Problem requirements: Leave the pictures out. Retype exactly the lines below from the one containing "Find the location of a particular element." through the one containing "Task: Click on the 장비 시뮬레이터", and no others.

======== Material provided ========

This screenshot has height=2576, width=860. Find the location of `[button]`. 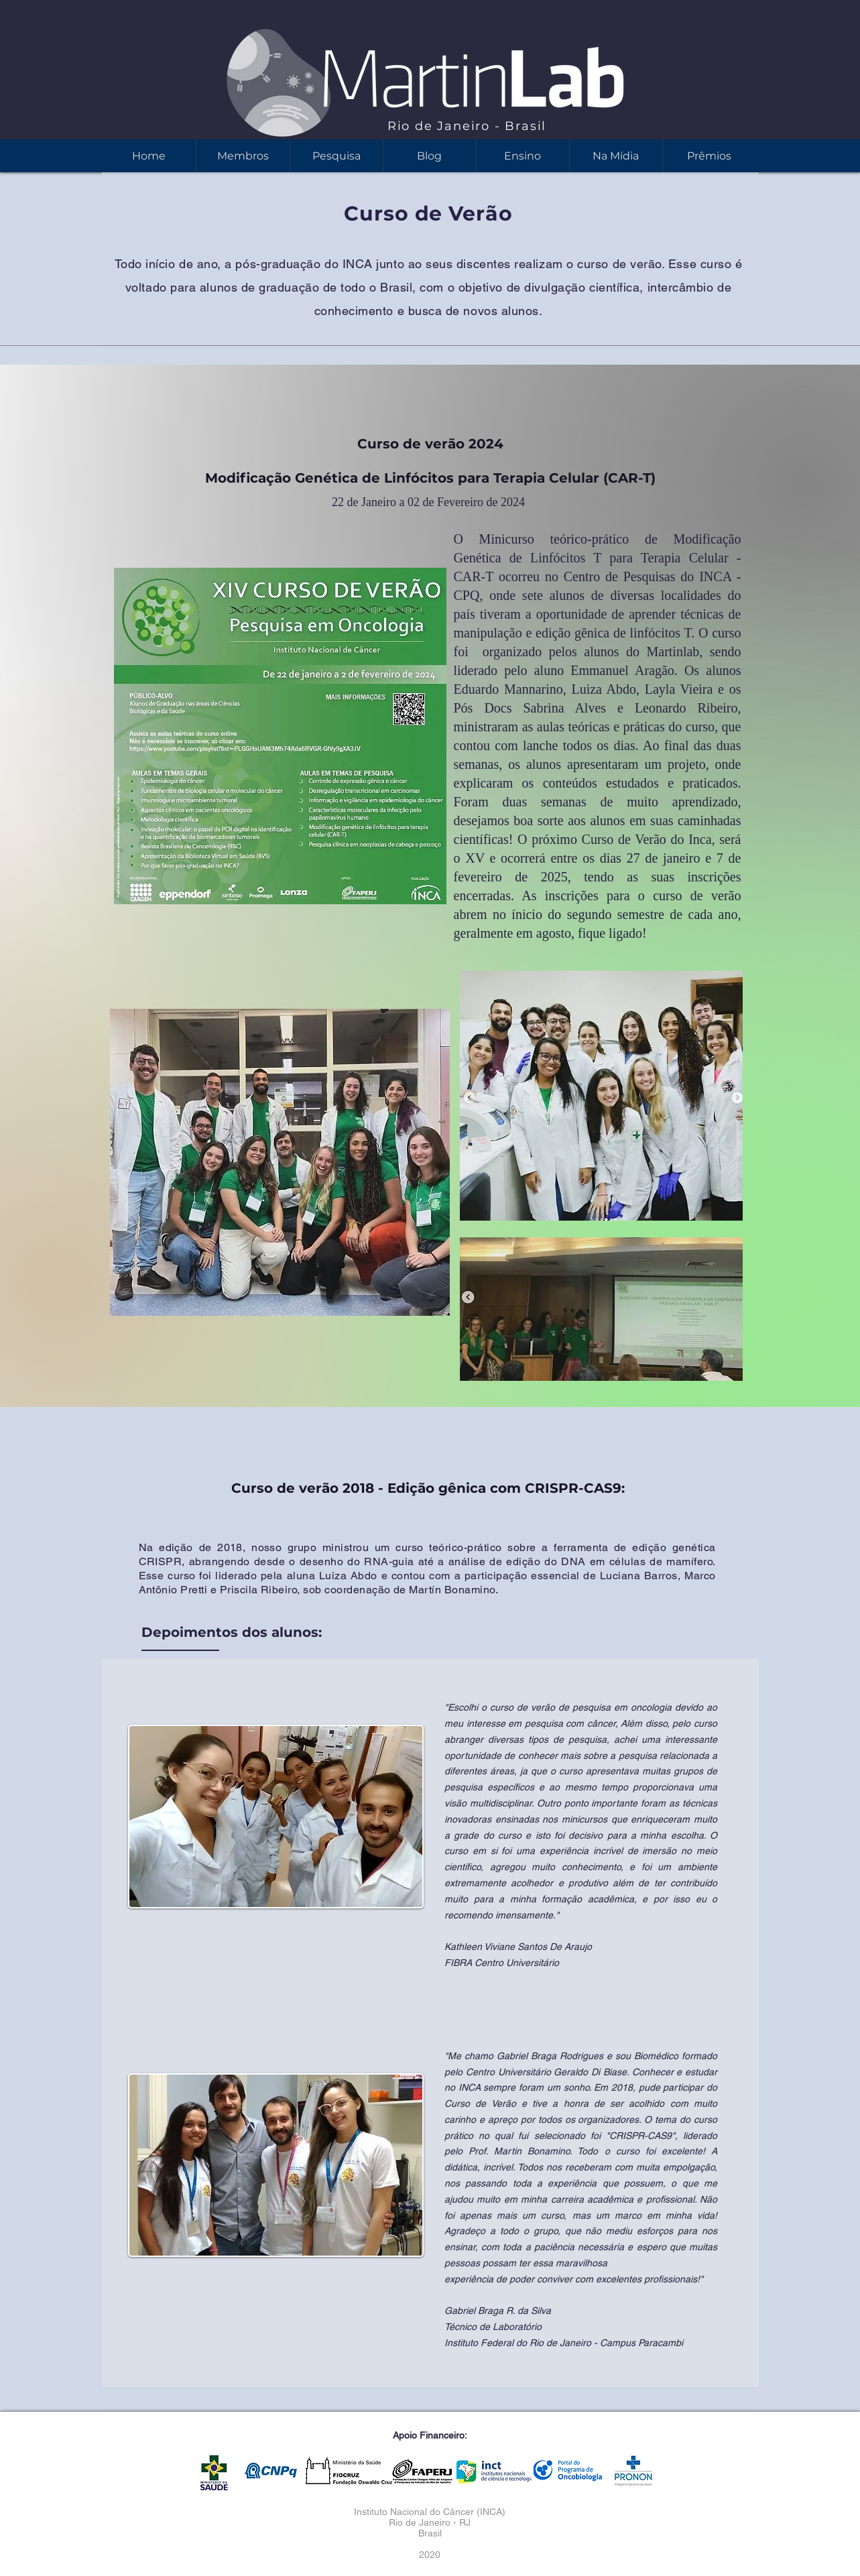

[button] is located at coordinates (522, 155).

========
======== Material provided ========

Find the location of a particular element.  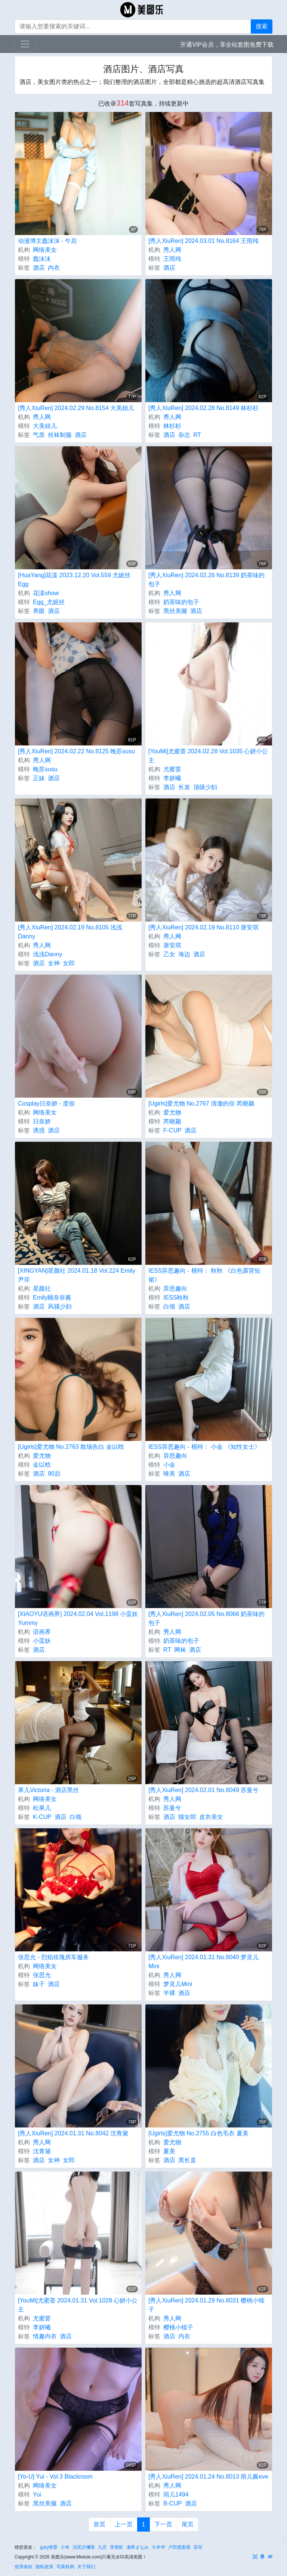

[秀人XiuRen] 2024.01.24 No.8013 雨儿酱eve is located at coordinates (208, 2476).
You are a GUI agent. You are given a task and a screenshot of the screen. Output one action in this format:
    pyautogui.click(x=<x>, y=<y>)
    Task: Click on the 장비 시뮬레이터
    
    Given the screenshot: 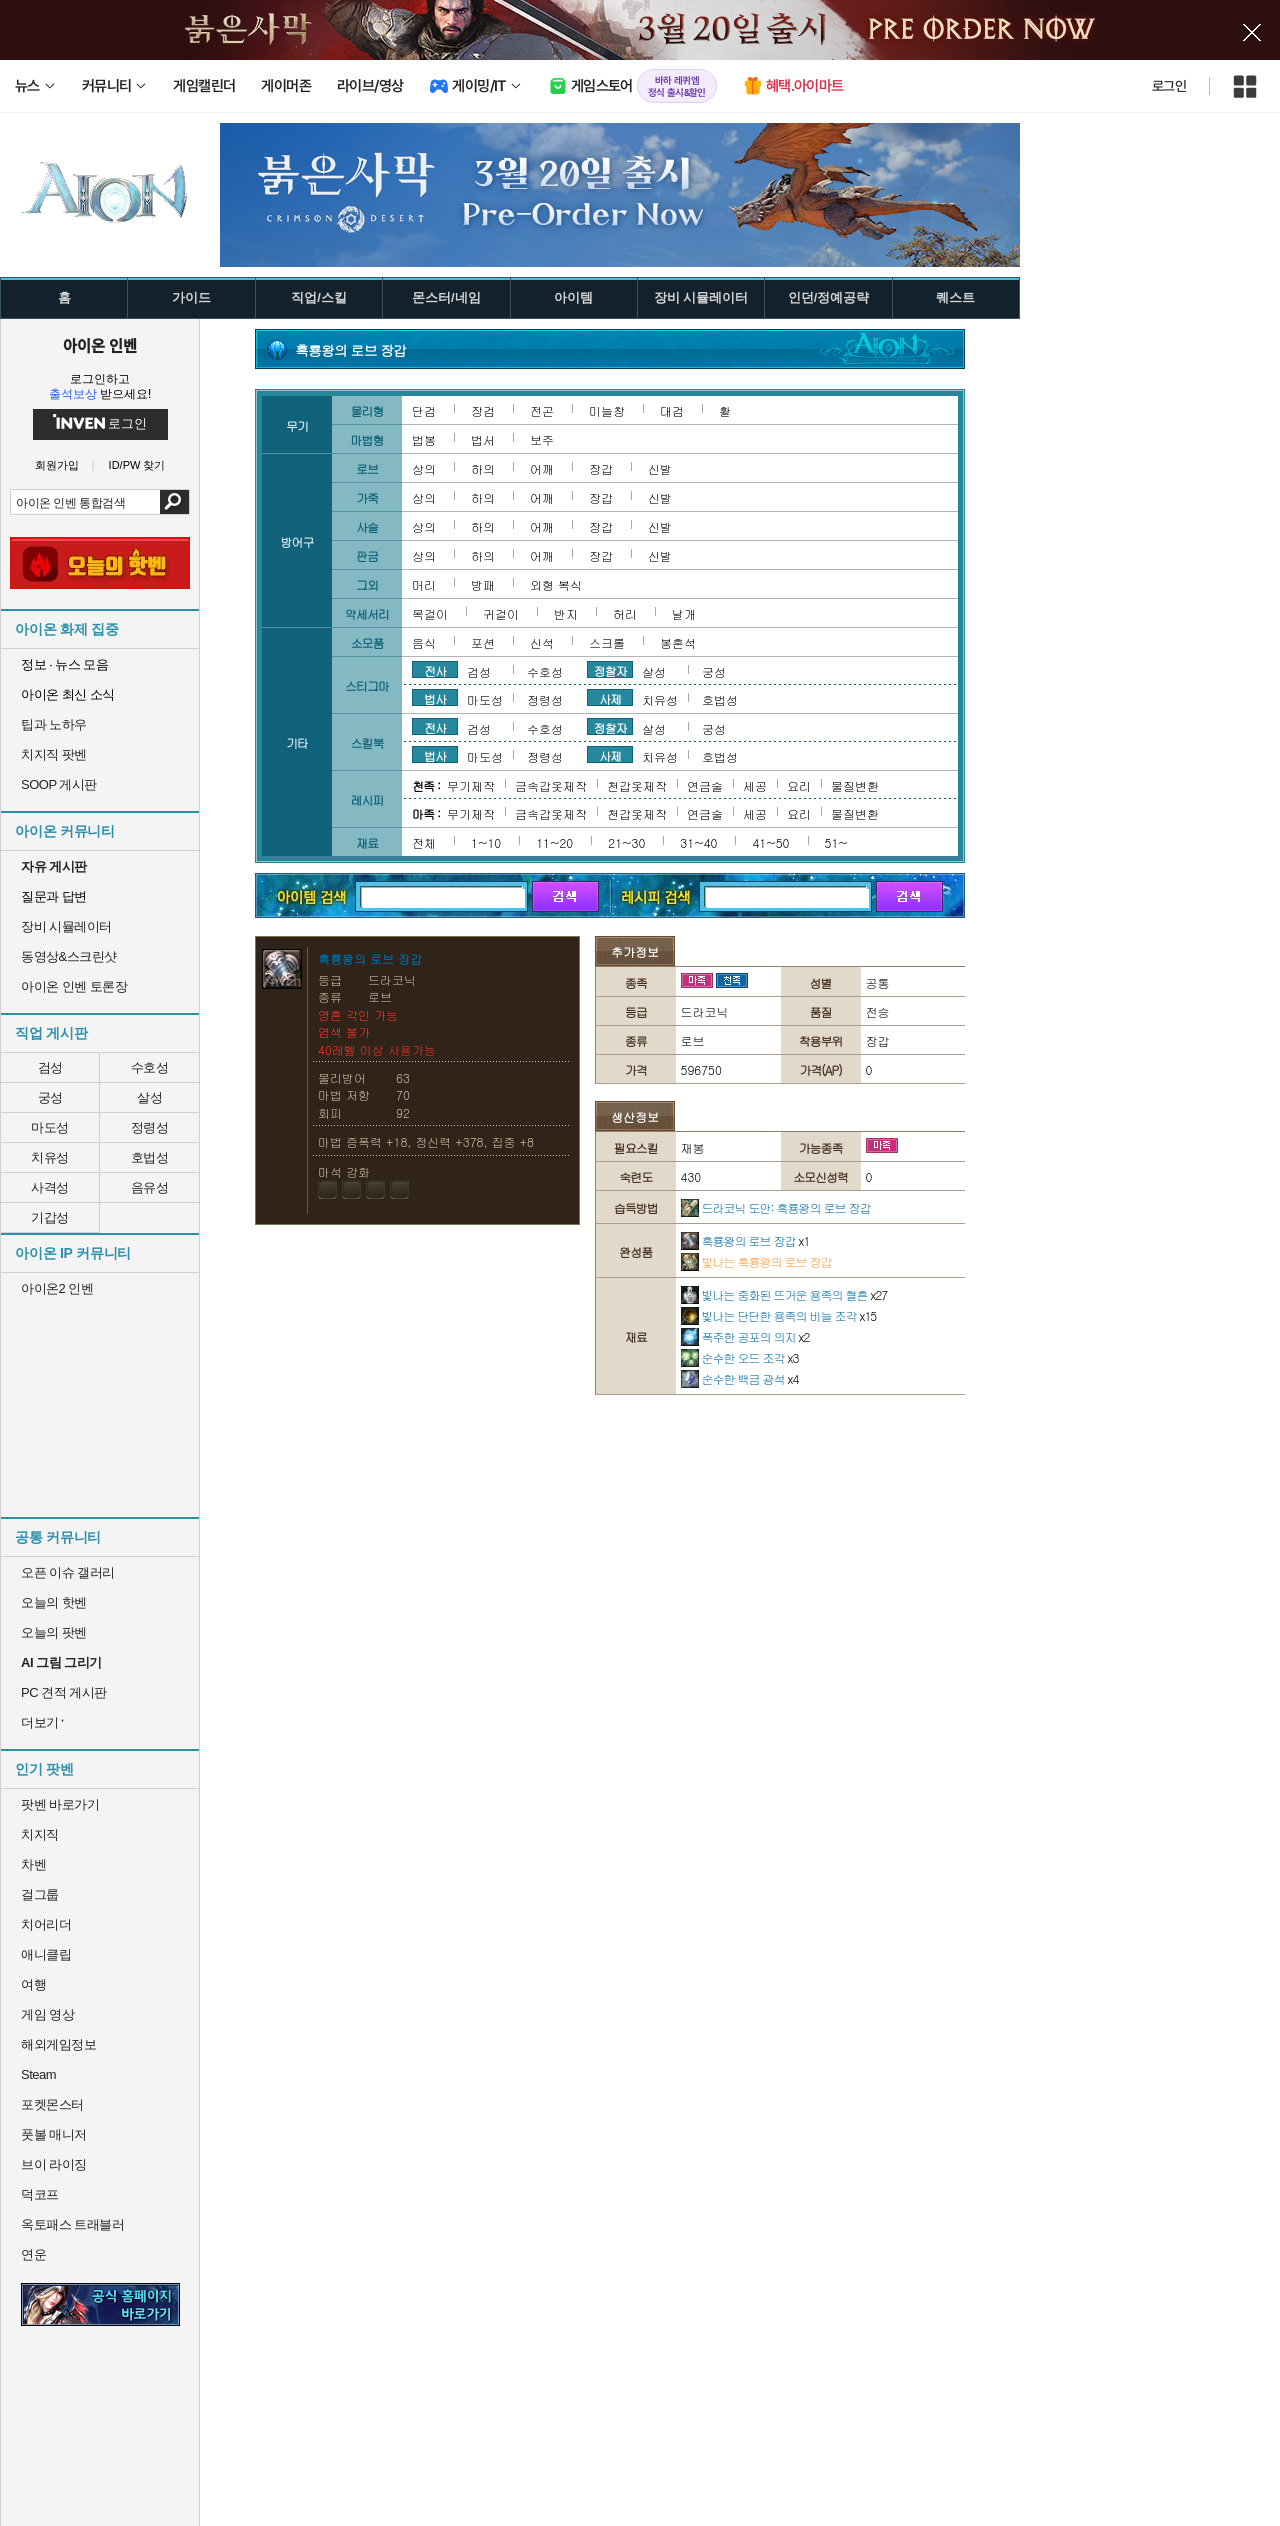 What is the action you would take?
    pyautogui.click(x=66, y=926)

========

Answer for the task:
Find the location of a particular element.  

[秀人XiuRen] 2024.01.24 No.8013 雨儿酱eve is located at coordinates (208, 2476).
You are a GUI agent. You are given a task and a screenshot of the screen. Output one action in this format:
    pyautogui.click(x=<x>, y=<y>)
    Task: Click on the 장비 시뮬레이터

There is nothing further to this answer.